Problem requirements: Please quote exactly the opening lines of the data, from the first line to the one where "давно апробированы и успешно" appears.

Supplied data:
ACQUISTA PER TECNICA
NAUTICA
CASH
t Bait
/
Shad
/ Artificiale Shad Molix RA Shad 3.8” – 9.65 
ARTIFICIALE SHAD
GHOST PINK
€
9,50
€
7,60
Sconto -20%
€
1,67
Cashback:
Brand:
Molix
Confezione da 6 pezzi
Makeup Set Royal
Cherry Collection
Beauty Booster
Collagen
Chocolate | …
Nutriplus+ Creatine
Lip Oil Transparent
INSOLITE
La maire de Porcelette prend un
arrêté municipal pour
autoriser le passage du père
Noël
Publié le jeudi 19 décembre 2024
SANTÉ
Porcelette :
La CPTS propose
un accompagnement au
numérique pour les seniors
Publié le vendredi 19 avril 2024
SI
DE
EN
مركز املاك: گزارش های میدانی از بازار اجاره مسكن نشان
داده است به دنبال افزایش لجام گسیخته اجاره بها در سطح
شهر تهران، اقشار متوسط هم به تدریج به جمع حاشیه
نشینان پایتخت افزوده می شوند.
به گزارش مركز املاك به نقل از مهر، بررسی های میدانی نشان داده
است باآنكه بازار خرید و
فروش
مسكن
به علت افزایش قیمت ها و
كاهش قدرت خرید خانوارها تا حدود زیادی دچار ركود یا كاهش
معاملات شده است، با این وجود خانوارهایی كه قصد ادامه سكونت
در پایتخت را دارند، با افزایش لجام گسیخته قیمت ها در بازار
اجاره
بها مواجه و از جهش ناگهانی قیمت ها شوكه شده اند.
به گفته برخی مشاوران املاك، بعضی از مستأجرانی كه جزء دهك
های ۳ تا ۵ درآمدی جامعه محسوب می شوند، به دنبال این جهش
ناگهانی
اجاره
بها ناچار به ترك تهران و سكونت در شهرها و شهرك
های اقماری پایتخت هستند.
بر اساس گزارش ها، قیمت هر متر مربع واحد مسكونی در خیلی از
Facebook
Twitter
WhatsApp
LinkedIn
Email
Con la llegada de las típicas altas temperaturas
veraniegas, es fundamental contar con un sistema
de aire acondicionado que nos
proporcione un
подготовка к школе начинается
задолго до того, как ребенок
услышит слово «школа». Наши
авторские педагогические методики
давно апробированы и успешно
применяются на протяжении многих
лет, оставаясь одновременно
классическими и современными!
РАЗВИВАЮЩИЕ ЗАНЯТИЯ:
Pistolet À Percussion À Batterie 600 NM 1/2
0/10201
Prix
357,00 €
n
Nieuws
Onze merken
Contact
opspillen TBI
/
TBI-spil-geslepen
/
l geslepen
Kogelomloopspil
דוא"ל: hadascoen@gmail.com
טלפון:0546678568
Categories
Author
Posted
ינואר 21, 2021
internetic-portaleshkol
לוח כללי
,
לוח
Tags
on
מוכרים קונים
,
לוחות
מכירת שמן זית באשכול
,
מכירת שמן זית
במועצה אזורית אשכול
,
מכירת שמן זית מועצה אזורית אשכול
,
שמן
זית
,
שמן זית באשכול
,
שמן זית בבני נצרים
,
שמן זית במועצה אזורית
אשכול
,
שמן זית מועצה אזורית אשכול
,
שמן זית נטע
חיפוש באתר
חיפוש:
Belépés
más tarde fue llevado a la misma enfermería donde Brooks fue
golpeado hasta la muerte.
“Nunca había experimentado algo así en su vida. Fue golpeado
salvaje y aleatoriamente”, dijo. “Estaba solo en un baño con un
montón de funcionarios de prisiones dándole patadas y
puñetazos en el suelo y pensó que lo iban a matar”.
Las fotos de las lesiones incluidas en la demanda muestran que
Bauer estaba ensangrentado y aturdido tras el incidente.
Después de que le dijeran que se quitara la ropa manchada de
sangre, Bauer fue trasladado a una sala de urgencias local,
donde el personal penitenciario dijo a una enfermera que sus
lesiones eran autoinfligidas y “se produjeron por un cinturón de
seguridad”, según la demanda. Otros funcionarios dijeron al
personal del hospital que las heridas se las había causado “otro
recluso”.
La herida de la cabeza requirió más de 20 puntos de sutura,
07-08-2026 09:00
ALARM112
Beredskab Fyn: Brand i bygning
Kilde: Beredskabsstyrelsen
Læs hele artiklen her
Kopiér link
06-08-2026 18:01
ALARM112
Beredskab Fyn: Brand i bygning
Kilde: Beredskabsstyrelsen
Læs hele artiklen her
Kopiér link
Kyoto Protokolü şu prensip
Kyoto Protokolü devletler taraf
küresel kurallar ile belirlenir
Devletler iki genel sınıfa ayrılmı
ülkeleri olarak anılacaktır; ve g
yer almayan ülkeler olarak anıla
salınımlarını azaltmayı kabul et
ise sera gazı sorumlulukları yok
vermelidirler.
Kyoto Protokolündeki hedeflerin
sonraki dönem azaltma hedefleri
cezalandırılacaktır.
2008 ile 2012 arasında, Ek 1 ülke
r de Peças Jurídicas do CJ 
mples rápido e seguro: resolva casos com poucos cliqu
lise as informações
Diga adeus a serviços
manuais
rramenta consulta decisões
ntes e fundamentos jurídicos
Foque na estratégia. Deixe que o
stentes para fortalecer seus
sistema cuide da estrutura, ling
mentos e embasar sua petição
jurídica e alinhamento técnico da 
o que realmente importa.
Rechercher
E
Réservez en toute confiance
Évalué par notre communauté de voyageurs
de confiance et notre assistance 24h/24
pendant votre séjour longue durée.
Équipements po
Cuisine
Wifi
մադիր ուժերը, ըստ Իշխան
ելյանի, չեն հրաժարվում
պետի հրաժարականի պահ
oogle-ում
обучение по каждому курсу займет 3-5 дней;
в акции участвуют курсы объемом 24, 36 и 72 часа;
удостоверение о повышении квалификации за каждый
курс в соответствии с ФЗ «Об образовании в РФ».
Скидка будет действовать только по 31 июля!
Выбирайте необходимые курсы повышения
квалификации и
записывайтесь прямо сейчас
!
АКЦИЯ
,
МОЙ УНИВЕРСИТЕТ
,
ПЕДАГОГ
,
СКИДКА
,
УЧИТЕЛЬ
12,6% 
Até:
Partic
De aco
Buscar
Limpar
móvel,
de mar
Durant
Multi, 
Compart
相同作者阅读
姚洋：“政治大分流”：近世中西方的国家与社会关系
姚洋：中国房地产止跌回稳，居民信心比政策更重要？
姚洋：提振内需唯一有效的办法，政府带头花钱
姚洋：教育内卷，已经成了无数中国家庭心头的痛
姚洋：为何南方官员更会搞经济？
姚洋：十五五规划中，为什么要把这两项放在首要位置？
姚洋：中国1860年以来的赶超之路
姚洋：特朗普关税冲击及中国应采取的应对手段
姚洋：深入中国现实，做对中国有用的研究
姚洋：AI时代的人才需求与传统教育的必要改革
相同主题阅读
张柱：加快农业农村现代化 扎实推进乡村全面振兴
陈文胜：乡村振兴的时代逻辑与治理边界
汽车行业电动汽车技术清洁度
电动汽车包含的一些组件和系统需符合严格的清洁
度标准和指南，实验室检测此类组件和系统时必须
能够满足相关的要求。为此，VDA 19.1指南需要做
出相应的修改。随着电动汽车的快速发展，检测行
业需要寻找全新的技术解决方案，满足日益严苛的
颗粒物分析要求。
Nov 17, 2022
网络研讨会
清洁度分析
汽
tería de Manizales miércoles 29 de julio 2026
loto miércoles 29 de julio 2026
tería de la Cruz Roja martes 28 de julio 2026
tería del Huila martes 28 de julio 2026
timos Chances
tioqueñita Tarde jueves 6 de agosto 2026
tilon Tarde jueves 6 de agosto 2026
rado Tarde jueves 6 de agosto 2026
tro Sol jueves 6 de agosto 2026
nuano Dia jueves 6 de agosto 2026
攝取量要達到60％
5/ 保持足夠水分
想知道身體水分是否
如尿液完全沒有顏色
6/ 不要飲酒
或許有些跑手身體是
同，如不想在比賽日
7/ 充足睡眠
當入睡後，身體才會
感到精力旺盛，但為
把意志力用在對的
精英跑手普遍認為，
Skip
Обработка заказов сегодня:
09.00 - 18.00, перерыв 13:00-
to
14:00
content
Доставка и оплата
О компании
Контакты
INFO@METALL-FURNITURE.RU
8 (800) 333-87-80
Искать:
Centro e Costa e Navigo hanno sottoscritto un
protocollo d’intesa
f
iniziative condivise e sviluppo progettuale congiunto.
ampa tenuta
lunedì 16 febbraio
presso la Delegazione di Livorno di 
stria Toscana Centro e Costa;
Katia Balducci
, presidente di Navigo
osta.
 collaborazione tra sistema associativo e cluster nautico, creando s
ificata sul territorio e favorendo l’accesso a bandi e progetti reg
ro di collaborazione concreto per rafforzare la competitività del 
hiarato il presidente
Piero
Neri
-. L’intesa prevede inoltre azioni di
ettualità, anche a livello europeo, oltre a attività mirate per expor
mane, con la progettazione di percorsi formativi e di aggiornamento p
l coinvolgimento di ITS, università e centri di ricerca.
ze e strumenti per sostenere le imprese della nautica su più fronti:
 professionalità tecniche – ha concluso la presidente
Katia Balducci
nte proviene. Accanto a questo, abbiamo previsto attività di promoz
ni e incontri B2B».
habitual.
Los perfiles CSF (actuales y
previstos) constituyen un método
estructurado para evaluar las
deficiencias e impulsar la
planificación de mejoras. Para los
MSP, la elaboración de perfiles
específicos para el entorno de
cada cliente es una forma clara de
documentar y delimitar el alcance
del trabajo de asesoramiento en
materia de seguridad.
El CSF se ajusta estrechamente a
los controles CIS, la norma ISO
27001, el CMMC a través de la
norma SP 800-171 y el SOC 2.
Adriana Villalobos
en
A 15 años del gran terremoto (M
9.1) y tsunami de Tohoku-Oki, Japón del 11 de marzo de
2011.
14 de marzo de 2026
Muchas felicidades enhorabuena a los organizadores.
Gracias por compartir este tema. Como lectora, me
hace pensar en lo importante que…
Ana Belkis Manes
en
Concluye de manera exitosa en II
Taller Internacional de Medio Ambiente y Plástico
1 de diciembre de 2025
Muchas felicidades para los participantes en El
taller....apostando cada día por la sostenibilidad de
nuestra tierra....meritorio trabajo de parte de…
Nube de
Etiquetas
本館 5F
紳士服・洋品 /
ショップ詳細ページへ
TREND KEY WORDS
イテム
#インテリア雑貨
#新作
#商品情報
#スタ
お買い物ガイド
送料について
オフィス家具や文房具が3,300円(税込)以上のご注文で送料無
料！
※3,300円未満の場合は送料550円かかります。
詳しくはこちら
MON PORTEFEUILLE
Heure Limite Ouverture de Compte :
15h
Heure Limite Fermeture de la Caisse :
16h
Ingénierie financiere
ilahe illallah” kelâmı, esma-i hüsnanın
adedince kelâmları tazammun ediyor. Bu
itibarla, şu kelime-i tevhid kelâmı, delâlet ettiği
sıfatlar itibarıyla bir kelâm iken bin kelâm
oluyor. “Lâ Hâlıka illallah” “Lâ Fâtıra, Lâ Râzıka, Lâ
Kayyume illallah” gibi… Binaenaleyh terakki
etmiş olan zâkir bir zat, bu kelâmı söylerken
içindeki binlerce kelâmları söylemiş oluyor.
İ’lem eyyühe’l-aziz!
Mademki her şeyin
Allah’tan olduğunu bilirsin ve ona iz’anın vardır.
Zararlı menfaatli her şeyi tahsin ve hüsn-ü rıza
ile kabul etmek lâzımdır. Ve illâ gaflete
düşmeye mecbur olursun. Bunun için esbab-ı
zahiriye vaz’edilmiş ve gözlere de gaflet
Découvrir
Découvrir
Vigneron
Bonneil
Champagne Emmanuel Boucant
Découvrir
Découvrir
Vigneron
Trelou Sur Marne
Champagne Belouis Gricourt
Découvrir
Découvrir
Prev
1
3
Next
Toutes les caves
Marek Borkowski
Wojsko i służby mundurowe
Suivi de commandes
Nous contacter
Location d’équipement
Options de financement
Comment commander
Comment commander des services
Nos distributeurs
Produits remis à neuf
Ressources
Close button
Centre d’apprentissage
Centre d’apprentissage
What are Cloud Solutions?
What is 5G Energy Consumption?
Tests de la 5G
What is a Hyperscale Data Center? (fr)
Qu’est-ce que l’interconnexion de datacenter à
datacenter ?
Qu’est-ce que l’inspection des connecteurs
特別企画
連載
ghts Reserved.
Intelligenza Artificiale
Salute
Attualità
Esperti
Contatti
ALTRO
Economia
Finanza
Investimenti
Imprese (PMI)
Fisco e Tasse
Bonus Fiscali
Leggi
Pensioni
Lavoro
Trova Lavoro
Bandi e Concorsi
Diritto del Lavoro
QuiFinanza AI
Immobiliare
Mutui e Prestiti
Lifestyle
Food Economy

Solution to the problem:
ACQUISTA PER TECNICA
NAUTICA
CASH
t Bait
/
Shad
/ Artificiale Shad Molix RA Shad 3.8” – 9.65 
ARTIFICIALE SHAD
GHOST PINK
€
9,50
€
7,60
Sconto -20%
€
1,67
Cashback:
Brand:
Molix
Confezione da 6 pezzi
Makeup Set Royal
Cherry Collection
Beauty Booster
Collagen
Chocolate | …
Nutriplus+ Creatine
Lip Oil Transparent
INSOLITE
La maire de Porcelette prend un
arrêté municipal pour
autoriser le passage du père
Noël
Publié le jeudi 19 décembre 2024
SANTÉ
Porcelette :
La CPTS propose
un accompagnement au
numérique pour les seniors
Publié le vendredi 19 avril 2024
SI
DE
EN
مركز املاك: گزارش های میدانی از بازار اجاره مسكن نشان
داده است به دنبال افزایش لجام گسیخته اجاره بها در سطح
شهر تهران، اقشار متوسط هم به تدریج به جمع حاشیه
نشینان پایتخت افزوده می شوند.
به گزارش مركز املاك به نقل از مهر، بررسی های میدانی نشان داده
است باآنكه بازار خرید و
فروش
مسكن
به علت افزایش قیمت ها و
كاهش قدرت خرید خانوارها تا حدود زیادی دچار ركود یا كاهش
معاملات شده است، با این وجود خانوارهایی كه قصد ادامه سكونت
در پایتخت را دارند، با افزایش لجام گسیخته قیمت ها در بازار
اجاره
بها مواجه و از جهش ناگهانی قیمت ها شوكه شده اند.
به گفته برخی مشاوران املاك، بعضی از مستأجرانی كه جزء دهك
های ۳ تا ۵ درآمدی جامعه محسوب می شوند، به دنبال این جهش
ناگهانی
اجاره
بها ناچار به ترك تهران و سكونت در شهرها و شهرك
های اقماری پایتخت هستند.
بر اساس گزارش ها، قیمت هر متر مربع واحد مسكونی در خیلی از
Facebook
Twitter
WhatsApp
LinkedIn
Email
Con la llegada de las típicas altas temperaturas
veraniegas, es fundamental contar con un sistema
de aire acondicionado que nos
proporcione un
подготовка к школе начинается
задолго до того, как ребенок
услышит слово «школа». Наши
авторские педагогические методики
давно апробированы и успешно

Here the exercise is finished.